_What this task involves_: Repeat all of the data below word for word, keeping no images.

# # # # # # #

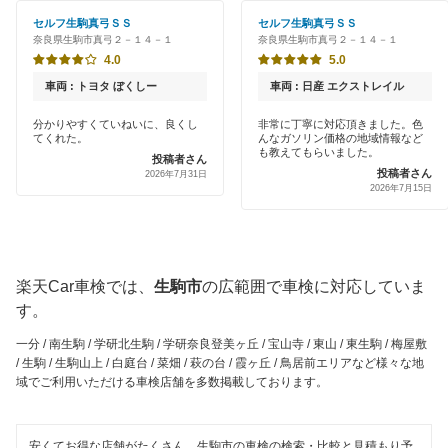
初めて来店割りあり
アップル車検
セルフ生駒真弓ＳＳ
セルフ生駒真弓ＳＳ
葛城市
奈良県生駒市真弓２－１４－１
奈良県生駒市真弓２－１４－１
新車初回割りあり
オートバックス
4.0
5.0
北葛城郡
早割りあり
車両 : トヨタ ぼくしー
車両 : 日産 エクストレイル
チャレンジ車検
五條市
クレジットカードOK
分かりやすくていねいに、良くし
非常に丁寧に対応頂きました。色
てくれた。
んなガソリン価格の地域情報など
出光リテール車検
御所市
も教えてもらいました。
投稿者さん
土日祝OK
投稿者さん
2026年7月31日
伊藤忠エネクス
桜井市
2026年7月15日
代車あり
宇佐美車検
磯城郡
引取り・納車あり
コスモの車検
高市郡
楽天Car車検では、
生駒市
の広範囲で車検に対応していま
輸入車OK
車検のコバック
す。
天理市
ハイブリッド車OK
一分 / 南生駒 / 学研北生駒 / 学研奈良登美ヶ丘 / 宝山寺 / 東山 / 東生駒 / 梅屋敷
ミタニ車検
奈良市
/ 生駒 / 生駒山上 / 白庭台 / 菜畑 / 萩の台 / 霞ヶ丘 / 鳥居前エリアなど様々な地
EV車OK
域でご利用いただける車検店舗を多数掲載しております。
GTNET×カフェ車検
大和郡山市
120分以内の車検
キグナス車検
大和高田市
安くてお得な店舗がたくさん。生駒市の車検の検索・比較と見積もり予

# # # # # # #

_Answer to this task_:
初めて来店割りあり
アップル車検
セルフ生駒真弓ＳＳ
セルフ生駒真弓ＳＳ
葛城市
奈良県生駒市真弓２－１４－１
奈良県生駒市真弓２－１４－１
新車初回割りあり
オートバックス
4.0
5.0
北葛城郡
早割りあり
車両 : トヨタ ぼくしー
車両 : 日産 エクストレイル
チャレンジ車検
五條市
クレジットカードOK
分かりやすくていねいに、良くし
非常に丁寧に対応頂きました。色
てくれた。
んなガソリン価格の地域情報など
出光リテール車検
御所市
も教えてもらいました。
投稿者さん
土日祝OK
投稿者さん
2026年7月31日
伊藤忠エネクス
桜井市
2026年7月15日
代車あり
宇佐美車検
磯城郡
引取り・納車あり
コスモの車検
高市郡
楽天Car車検では、
生駒市
の広範囲で車検に対応していま
輸入車OK
車検のコバック
す。
天理市
ハイブリッド車OK
一分 / 南生駒 / 学研北生駒 / 学研奈良登美ヶ丘 / 宝山寺 / 東山 / 東生駒 / 梅屋敷
ミタニ車検
奈良市
/ 生駒 / 生駒山上 / 白庭台 / 菜畑 / 萩の台 / 霞ヶ丘 / 鳥居前エリアなど様々な地
EV車OK
域でご利用いただける車検店舗を多数掲載しております。
GTNET×カフェ車検
大和郡山市
120分以内の車検
キグナス車検
大和高田市
安くてお得な店舗がたくさん。生駒市の車検の検索・比較と見積もり予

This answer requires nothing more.